The UK's ICO also has a good structured summary: https://ico.org.uk/for-organisations/guide-to-the-general-da...
In general I agree with the sentiments in this article. I've probably spent a total of three to four days reading around the GDPR and I don't really see what's special about this law other than it's imposing decent standards on what was in effect a wildly unregulated industry in people's personal data. If you have a broad distrust of any government activity then I suppose any new laws with "fines up to €X" might feel like "I run a small site on a Digital Ocean droplet and I'm at risk of a €2m fine out of the blue." But that doesn't make it true.
So yes, I do trust the EU and their history has proven that the aforementioned idea isn't a hollow one.
I'm 26, have always been Canadian and I never seen what you talk about there.

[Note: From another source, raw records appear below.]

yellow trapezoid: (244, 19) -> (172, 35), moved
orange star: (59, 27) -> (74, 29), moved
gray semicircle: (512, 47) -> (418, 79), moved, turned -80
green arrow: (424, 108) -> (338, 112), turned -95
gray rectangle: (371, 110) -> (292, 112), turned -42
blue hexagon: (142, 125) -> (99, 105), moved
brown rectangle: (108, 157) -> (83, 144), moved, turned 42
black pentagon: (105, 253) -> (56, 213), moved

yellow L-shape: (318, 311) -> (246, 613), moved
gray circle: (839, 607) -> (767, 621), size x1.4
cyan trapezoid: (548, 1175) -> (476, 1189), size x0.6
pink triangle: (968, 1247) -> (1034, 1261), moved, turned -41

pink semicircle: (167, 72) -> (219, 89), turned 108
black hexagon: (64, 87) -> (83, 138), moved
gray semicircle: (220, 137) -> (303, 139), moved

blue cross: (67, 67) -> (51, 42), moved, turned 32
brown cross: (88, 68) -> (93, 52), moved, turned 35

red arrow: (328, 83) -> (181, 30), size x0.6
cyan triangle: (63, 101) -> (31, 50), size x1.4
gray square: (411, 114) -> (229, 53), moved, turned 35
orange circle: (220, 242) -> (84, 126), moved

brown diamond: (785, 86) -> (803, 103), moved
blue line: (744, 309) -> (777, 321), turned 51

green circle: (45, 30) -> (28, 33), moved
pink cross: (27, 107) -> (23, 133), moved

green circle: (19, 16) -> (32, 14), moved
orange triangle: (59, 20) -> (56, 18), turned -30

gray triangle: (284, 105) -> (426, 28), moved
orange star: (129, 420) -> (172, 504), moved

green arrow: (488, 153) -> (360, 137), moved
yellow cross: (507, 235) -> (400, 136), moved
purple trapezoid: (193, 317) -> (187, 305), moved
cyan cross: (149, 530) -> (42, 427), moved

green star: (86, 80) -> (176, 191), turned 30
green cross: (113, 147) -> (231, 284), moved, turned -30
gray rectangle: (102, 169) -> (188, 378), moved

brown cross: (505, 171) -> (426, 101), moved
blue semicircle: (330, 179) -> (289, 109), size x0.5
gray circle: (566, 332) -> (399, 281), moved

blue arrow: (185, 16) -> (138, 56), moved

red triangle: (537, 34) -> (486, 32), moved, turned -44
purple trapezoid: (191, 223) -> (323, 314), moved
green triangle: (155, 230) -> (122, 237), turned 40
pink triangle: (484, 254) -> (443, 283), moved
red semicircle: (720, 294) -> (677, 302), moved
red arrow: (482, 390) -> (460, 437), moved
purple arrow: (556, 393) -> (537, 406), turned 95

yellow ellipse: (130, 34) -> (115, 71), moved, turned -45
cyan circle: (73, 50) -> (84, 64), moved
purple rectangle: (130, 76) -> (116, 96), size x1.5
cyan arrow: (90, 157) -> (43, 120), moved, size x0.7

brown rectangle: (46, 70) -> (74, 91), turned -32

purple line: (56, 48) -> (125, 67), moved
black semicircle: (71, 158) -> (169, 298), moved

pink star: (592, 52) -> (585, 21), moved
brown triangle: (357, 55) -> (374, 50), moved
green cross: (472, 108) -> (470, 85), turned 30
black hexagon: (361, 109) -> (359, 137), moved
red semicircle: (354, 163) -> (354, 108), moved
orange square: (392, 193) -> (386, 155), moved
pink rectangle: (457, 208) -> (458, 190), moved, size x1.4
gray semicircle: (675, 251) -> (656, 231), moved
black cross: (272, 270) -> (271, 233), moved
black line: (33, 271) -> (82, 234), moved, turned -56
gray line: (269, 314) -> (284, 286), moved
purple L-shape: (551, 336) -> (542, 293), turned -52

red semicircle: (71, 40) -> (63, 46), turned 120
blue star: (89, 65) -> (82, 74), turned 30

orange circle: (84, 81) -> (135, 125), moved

It's disturbing that you had this experience.
The only fine I ever heard someone get where relative to the road and were mostly parking and speed tickets. Even then, I also don't know anyone that doesn't drive 120 kph on a 100 kph road and about the parking, the signs are pretty self explanatory (though they can become pretty complicated where there's more than one).
If you consider that you follow what any signs, well that would means you shouldn't get any of theses fines. Theses fines are also defined and you know what you risk if you don't follow the signs.
Now say the same about GDPR... pretty harder I would say.
People drive at 120 on a 100 road and that's alright even though cars kills thousand each year, much more than keeping your shipping information in a database, yet you risk a much bigger fine for keeping that information without following the "signs".